=== Exercise prompt ===
Omit the images, then repeat the listing exactly.

=== Dataset section ===
______
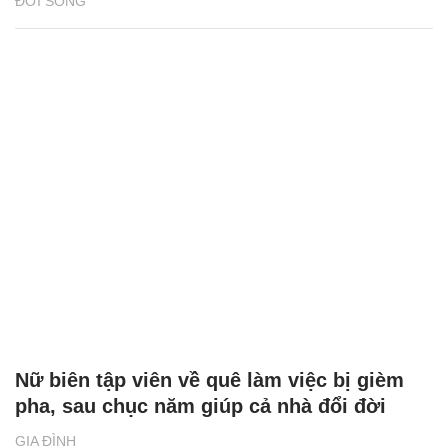
ĐỜI SỐNG
Nữ biên tập viên về quê làm việc bị gièm
pha, sau chục năm giúp cả nhà đổi đời
GIA ĐÌNH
______
=== Solution ===
ĐỜI SỐNG
Nữ biên tập viên về quê làm việc bị gièm
pha, sau chục năm giúp cả nhà đổi đời
GIA ĐÌNH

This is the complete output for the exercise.